Малкут - [11]

Шрифт
Интервал

В мыслях о том, есть ли душа у этих тварей, Русинский вначале подумал об инфузориях, затем ему подумалось, что если это возможно - ведь разум отбрасывает свою тень, тело - то непременно должно было существовать время, когда по земле бродили бессмысленные призраки, сияющие и лишенные тени, только дух и, может быть, душа, такие же слепые, как у матерей, обожествляющих свое потомство; что такой же бессмысленной и полной смысла, вложенного в будущее, была планета и что театр лишь позже начался с вешалки, на которой появилось первое пальто - с первыми звуками Пьесы. И когда в его голове почему-то заиграл вальс Мендельсона, резкий хруст накрахмаленного халата ворвался в эту скорбную гармонию.

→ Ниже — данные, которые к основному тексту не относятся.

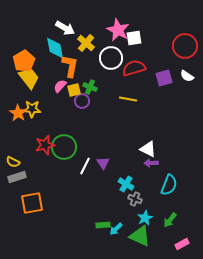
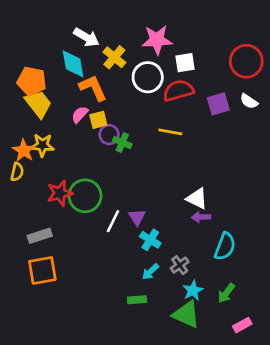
pink star: (118, 30) -> (157, 40), turned -30
white square: (134, 38) -> (185, 63), moved
orange pentagon: (24, 61) -> (32, 81), turned -30
orange L-shape: (70, 66) -> (93, 88), turned -35
green cross: (90, 87) -> (122, 143), moved
yellow semicircle: (13, 162) -> (17, 172), moved, turned -104
gray rectangle: (17, 177) -> (40, 236), moved
cyan cross: (126, 184) -> (150, 240), moved
gray cross: (135, 199) -> (180, 265), turned 32
cyan arrow: (116, 229) -> (150, 272), moved

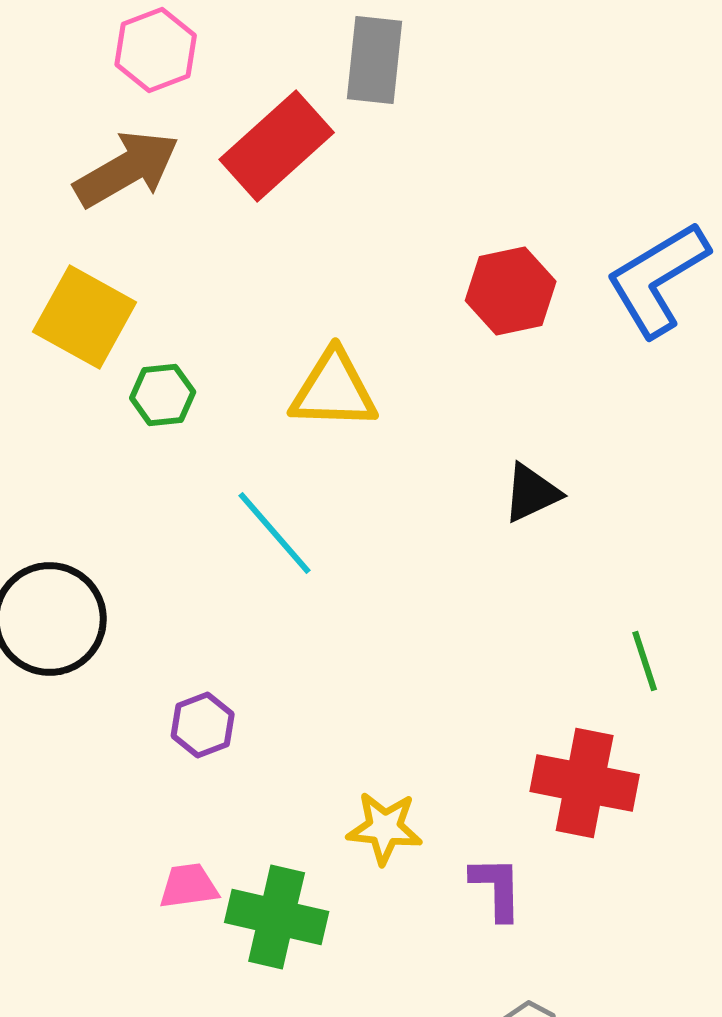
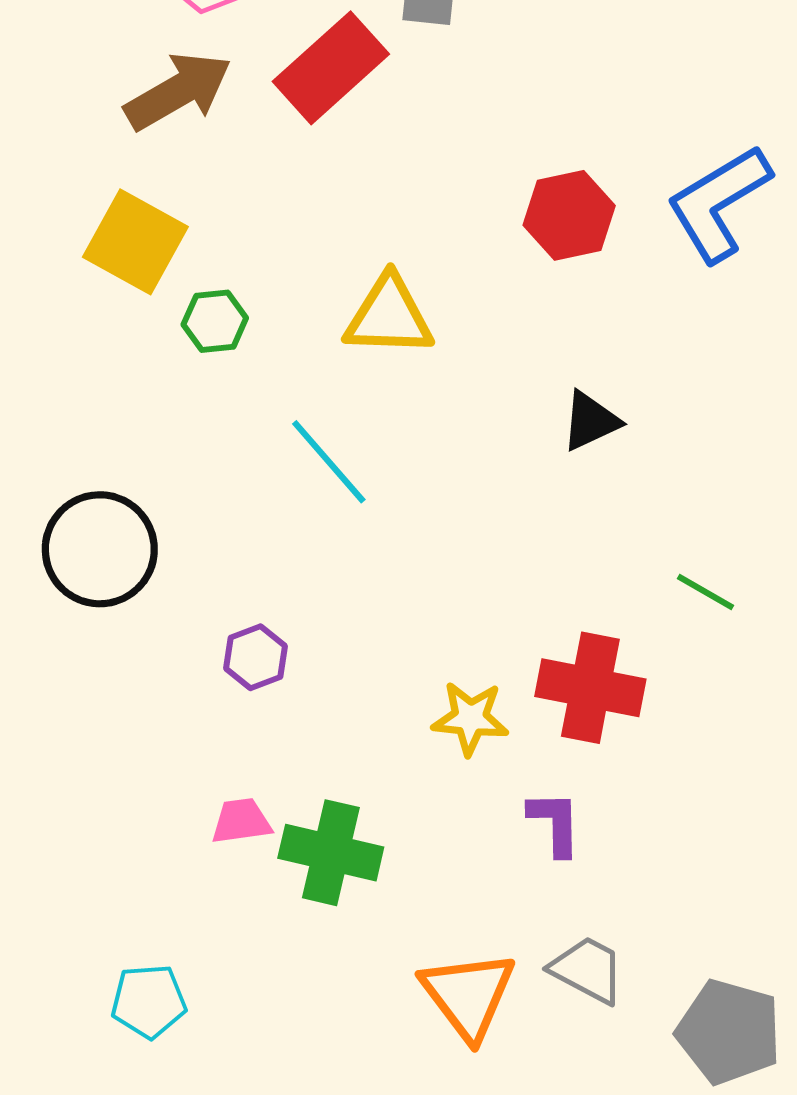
green line: (645, 661) -> (705, 592), turned -42
red cross: (585, 783) -> (590, 688), moved
yellow star: (385, 828) -> (470, 718), moved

- Понимаю, понимаю, - с одобрением произнес Гикат. - Должно быть, вы тоже любите "Клуб кинопутешествий", когда там про Бермудские острова?... Так вот, Бермуды - это остатки Атлантиды, ее горные плато. С тех пор там и творится чертовщина, а здесь - ее филиал. Тут специальное место. Каждый ходячая надгробная плита. Вы не представляете, каково это - подбирать утонувших моряков с летучего Голландца. Только представьте: куда ни глянь везде Бермудский треугольник. Люди исчезают, а когда приходят в себя... То есть в себя они уже не приходят. Так вот, просто. Лишь доживают срок. Иногда я чувствую себя архангелом Гавриилом. Да, да! С той, однако, разницей, что меня сослали на Землю за какой-то чертовски человеческий поступок... Понимаете, люди здесь очень странные. Точнее, были когда-то людьми. Вот, например, Антон Павлович, режиссер местного драмтеатра. Видите - вон тот, с ушами?

- Признаться, я не поверил своим глазам, - сказал Русинский. - Так значит, вот он где. А писали, что у него что-то с сердцем, лечится в Москве.

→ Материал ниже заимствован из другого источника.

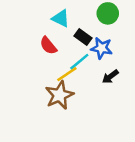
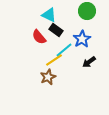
black rectangle: (83, 37) -> (56, 30), moved
blue star: (102, 48) -> (82, 39), turned 30
brown star: (59, 95) -> (48, 77), size x0.7

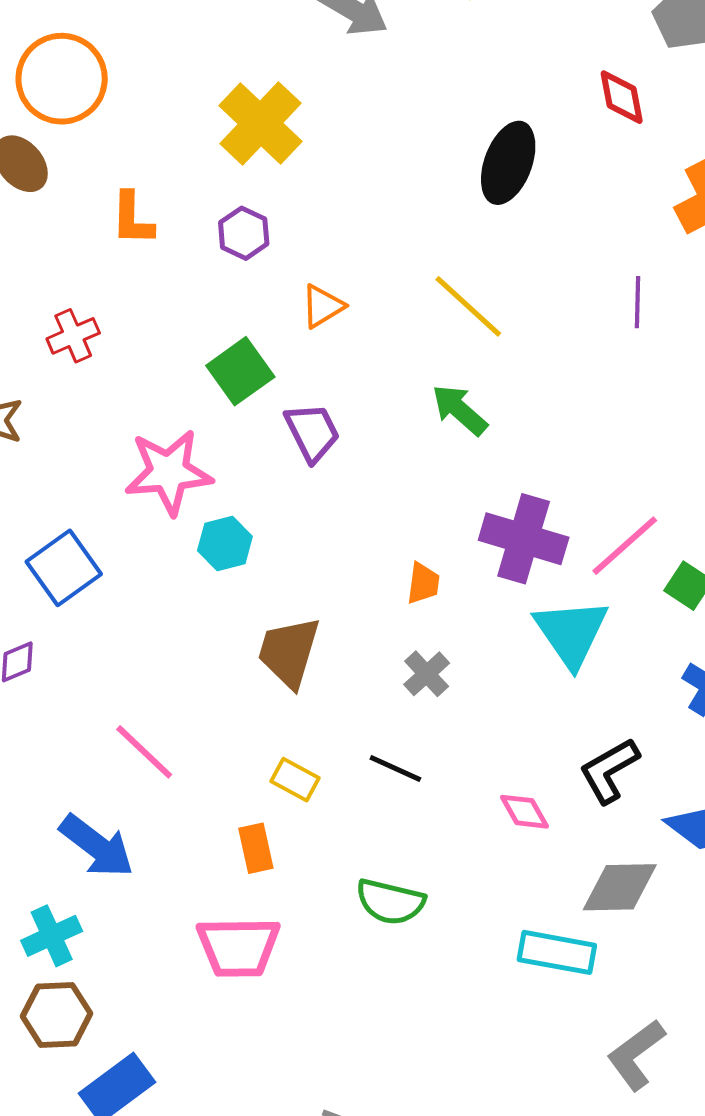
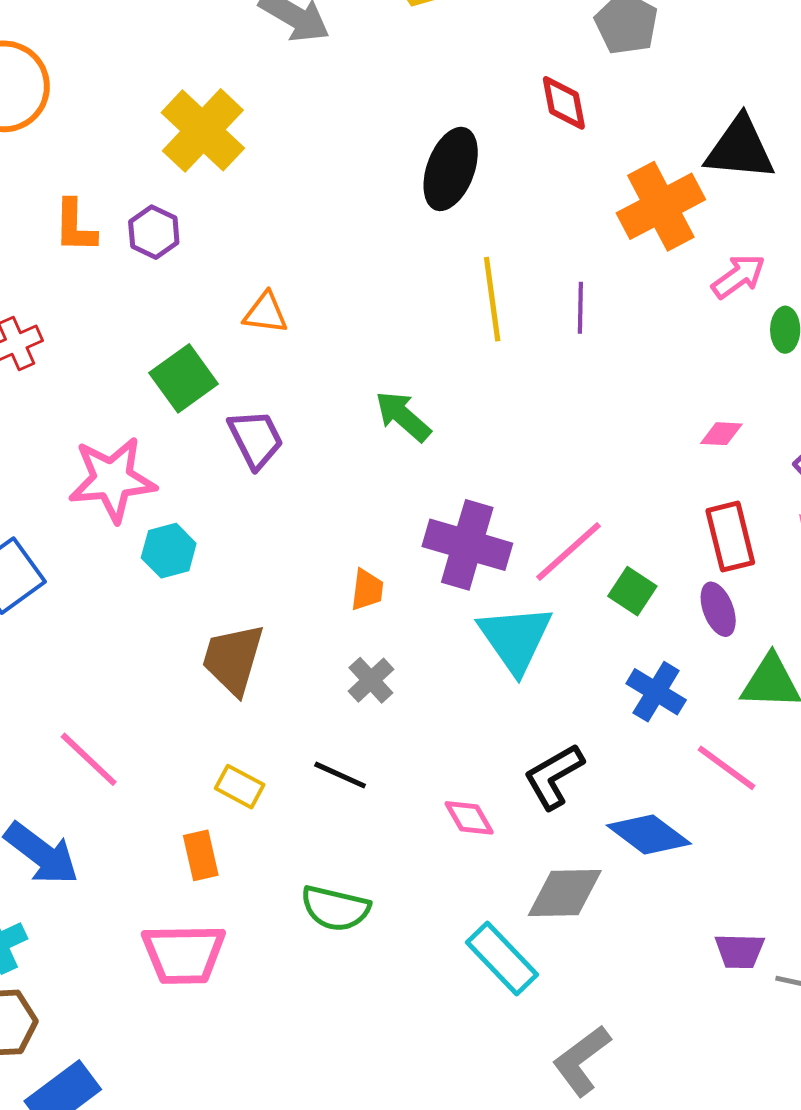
purple hexagon: (244, 233) -> (154, 232), moved
orange triangle: (323, 306) -> (265, 313), turned 39
yellow line: (468, 306) -> (492, 299), moved, turned 40
cyan rectangle: (557, 952) -> (502, 958), turned 36

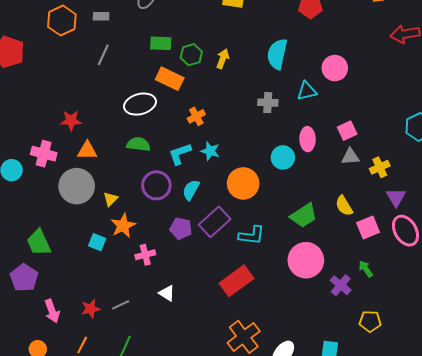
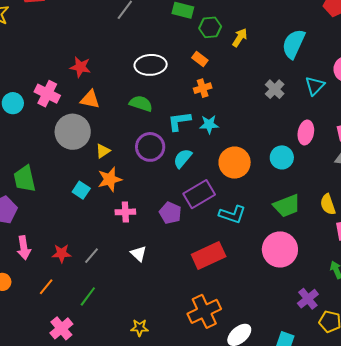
orange rectangle: (170, 79) -> (200, 59), moved, size x0.6
cyan triangle: (307, 91) -> (315, 86), turned -45
gray cross: (268, 103) -> (275, 89), turned 30
cyan star: (210, 151) -> (209, 124), turned -30
cyan circle: (283, 157) -> (282, 157), moved
purple pentagon: (181, 228) -> (170, 213), moved
purple cross: (341, 285) -> (308, 299), moved
gray line: (121, 305) -> (92, 256), turned -36

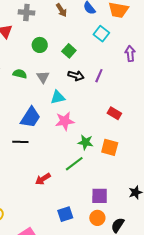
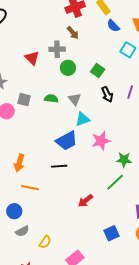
brown arrow: (61, 10) -> (73, 33), moved
gray cross: (26, 12) -> (57, 49), moved
black arrow: (76, 76) -> (107, 94), turned 56
cyan triangle: (58, 97) -> (83, 119), moved
blue trapezoid: (30, 117) -> (67, 141), turned 35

- Ну, тут тоже в каком-то смысле столица, но с сердцем у него полный порядок. Уверяю вас. Или вот Роман Егорович. Гроссмейстер, мастер спорта... Я ходил на его игры еще студентом. И что? Заделался иеговистом-проповедником. Рвался убить Сатану, а потом и на Бога переключился. Все они здесь. В моей тихой гавани.

- Vela negata in pelago meo, - машинально проговорил Русинский (Корабли не появляются в моей гавани - лат., из поэмы Овидия. Прим. авт.).

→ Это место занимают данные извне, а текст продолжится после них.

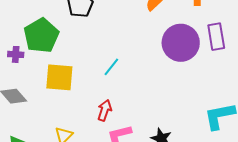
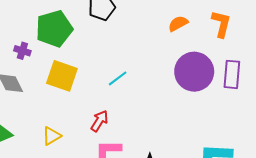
purple cross: (16, 54) -> (22, 51), moved

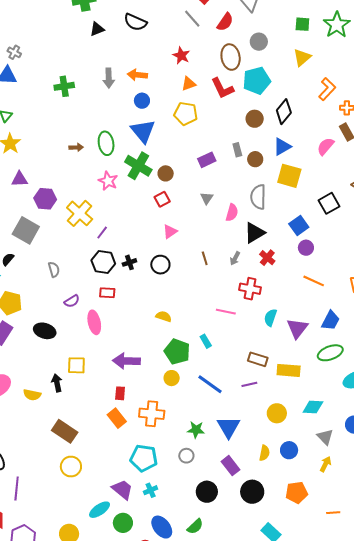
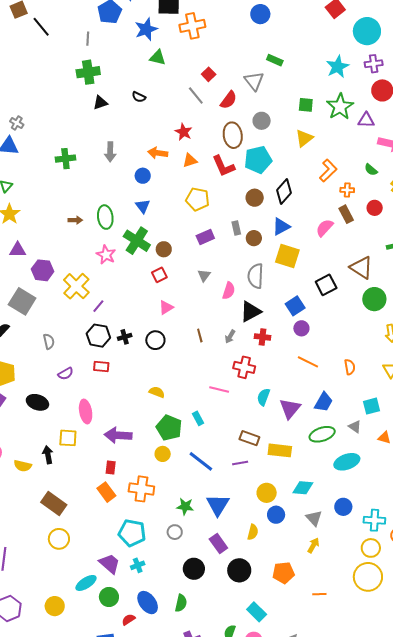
black semicircle: (135, 22) -> (139, 97), size x0.6
orange arrow: (137, 75) -> (158, 153), moved
yellow pentagon: (186, 114) -> (198, 199), moved
blue triangle: (143, 131) -> (143, 206), size x0.6
red cross: (267, 258) -> (262, 337), turned -35
pink ellipse: (94, 322) -> (86, 411), moved
blue circle: (289, 450) -> (276, 515), moved
green semicircle: (195, 526) -> (181, 603), turned -36

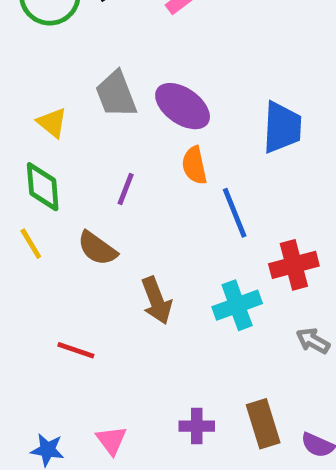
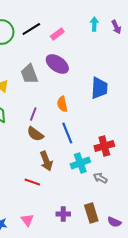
purple ellipse: (183, 106) -> (57, 64), moved
blue line: (235, 213) -> (67, 133), moved
brown semicircle: (97, 248) -> (35, 134), moved
gray arrow: (313, 341) -> (100, 178), moved
red line: (76, 350) -> (32, 182), moved

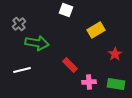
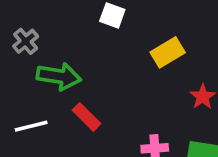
red rectangle: (70, 65) -> (86, 117), moved

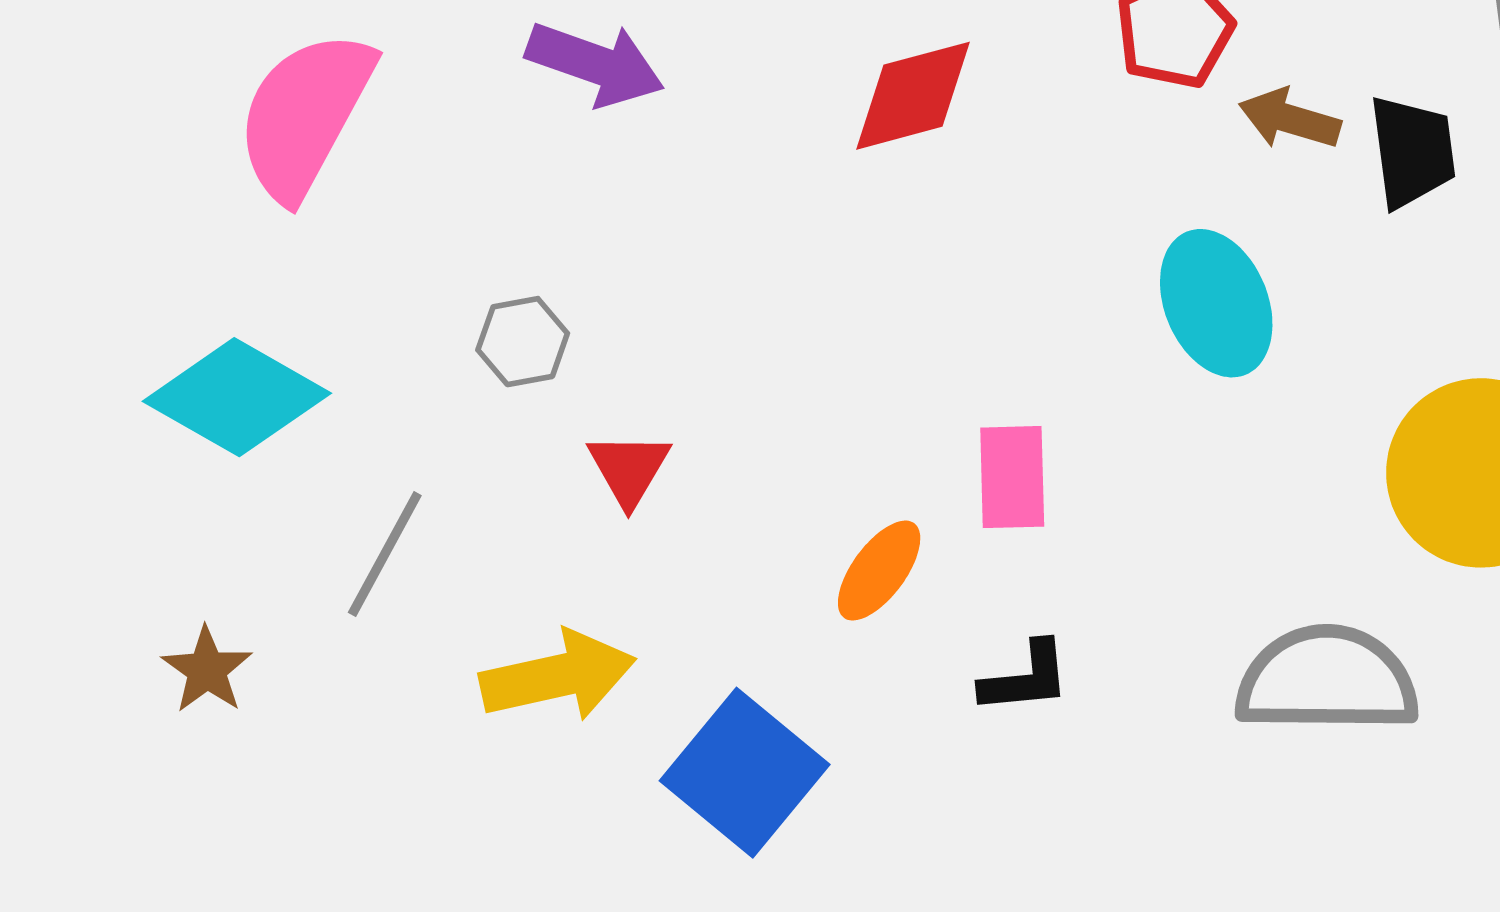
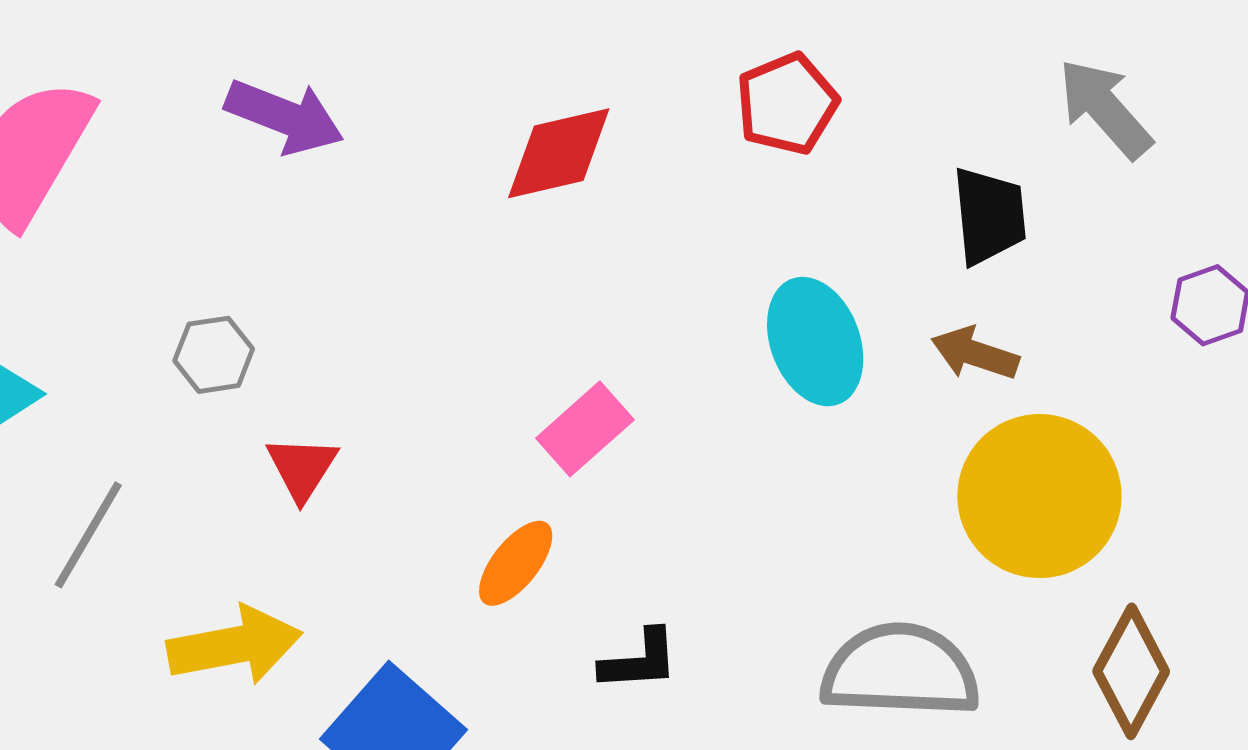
brown arrow: (1290, 119) -> (975, 353), moved
pink rectangle: (1012, 477) -> (585, 429), moved, turned 48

- Говорят, Овидий в последние годы был очень плох, - посочувствовал доктор.

- Как вы думаете, что конкретно с ними случилось? - спросил Русинский, прикуривая сигарету. Ради этого вопроса он приехал сюда.

Доктор вздернул плечи и лицо его стало будто у куклы с изуверской гримасой, шуткой пьяного дизайнера - Русинский видел такую в квартире Петра и уже не смог забыть.

- Сложно сказать... Хотя, на самом деле, все просто. Вы ведь понимаете: говоря строго, нормальных людей не существует в природе. У природы - одни образцы, у духовной жизни - другие. Одно всегда с другим воюет... Есть только те, кто находится на сохранении, и те, кто увлекся в какую-либо сторону. Это знание и есть самое главное в психиатрии. Не молиться на нормальность, которая совершенно оккультна - ибо латентна по сути своей, как Всевышний брахманистов - а просто хорошо различать все эти сдвиги, которые суть бытие. Степени, причины, оттенки... Ну, вы знаете. Я начал романный цикл об этих людях. Боги мои, тут столько материала.

Русинский потушил сигарету и, пожав Гикату руку, направился во внешний мир.

***

Прошагав пешком около километра до поворота на Николаевскую трассу, Русинский впервые за последние пятнадцать минут услышал звук приближающейся машины. Не задумываясь, он вскинул руку. Черная "Волга" мягко притормозила рядом с ним.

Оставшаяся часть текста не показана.